March 24, 2023

Disha Shakti News

New Hopes New Visions

India’s first child to have undergone liver transplant set to become doctor

Kandasamy, who had made history to undergo the country’s first paediatric liver transplant as a 20-month child in 1998, will take the Hippocratic oath coming April
Life has come a full circle for Sanjay Kandasamy (23) as “the miracle baby of medicine is all set to join the profession”.
Doctors at Indraprastha Apollo Hospital in the national capital are eagerly waiting for the coming April, as Kandasamy, who had made history to undergo the country’s first paediatric liver transplant as a 20-month child in 1998, will take the Hippocratic oath.
Kandasamy, who belongs to Kanchipuram in Tamil Nadu, is full of beans about his feat.
“This has been my ambition since childhood.
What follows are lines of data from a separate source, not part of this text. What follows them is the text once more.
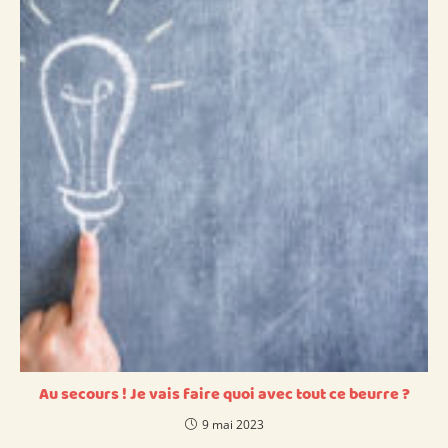
Au secours ! Je vais faire quoi avec tout ce beurre ?
9 mai 2023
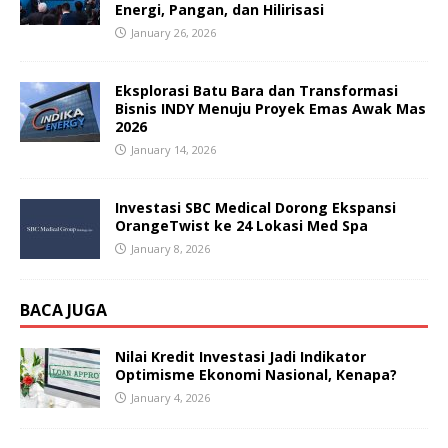
Energi, Pangan, dan Hilirisasi
January 26, 2026
Eksplorasi Batu Bara dan Transformasi
Bisnis INDY Menuju Proyek Emas Awak Mas
2026
January 14, 2026
Investasi SBC Medical Dorong Ekspansi
OrangeTwist ke 24 Lokasi Med Spa
January 8, 2026
BACA JUGA
Nilai Kredit Investasi Jadi Indikator
Optimisme Ekonomi Nasional, Kenapa?
January 4, 2026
I’m alive today because of the efforts of my doctors. I want to take up this noble profession to save lives. Initially, I wanted to be a surgeon, but later I realised that my interest lies in paediatrics. I am likely to specialise in paediatrics and focus on neonatology (newborns),” he said.
Kandasamy was born with a rare condition called Biliary Atresia – the congenital disorder that leads to liver failure among newborns. The liver failure occurs due to blockage in ducts that carry bile from liver to gallbladder.
His father had donated 20% of his liver for the transplant surgery.
“He was the first child in India to have successfully undergone a liver transplant. It has been 22 years since he underwent the surgical procedure. He is a classic example of long-term smooth survival after undergoing a liver transplant surgery,” said Dr Anupam Sibal, the group medical director and a senior liver specialist at Indraprastha Apollo Hospital.
Dr Sibal was one of the key members of the team of doctors, who had treated Kandasamy in 1998.
Doctors, who were involved in the surgical procedure, had to face multiple challenges to ensure Kandasamy’s recovery.
“I remember he was in the Intensive Care Unit (ICU) for about two months. We practically lived in the hospital for those two months to get him out of ICU. He was less than two years old, when he was operated on. His condition was rather critical,” reminisced Dr AS Soin, chairman, institute of liver transplantation and regenerative medicine, Medanta Hospital, Gurugram.
Dr Soin had performed the critical surgery along with Dr MR Rajasekhar at Indraprastha Apollo Hospital.
“It is one of the proudest moments in my 28-year career as a transplant surgeon. My baby patient is all set to become a doctor,” he added.
The surgical procedure has underscored that long-term smooth survival of children, who underwent liver transplant, is a reality.
“We know of around 40 children, who are leading a normal life even after 12 years of liver transplant. Globally, children have lived beyond 40 years after their transplant,” Dr Soin said.
Dr Sibal said there were a few common concerns of parents that would keep recurring during counselling sessions that are conducted before a liver transplant surgery.
“Will my child be able to go to school without any difficulty? Will my child have a normal growth and development? The latter question is more common for a girl child, where parents are eager to know whether she can start a family when she grows up. Though these are legitimate concerns, they have proven to be ill-founded,” Dr Sibal added.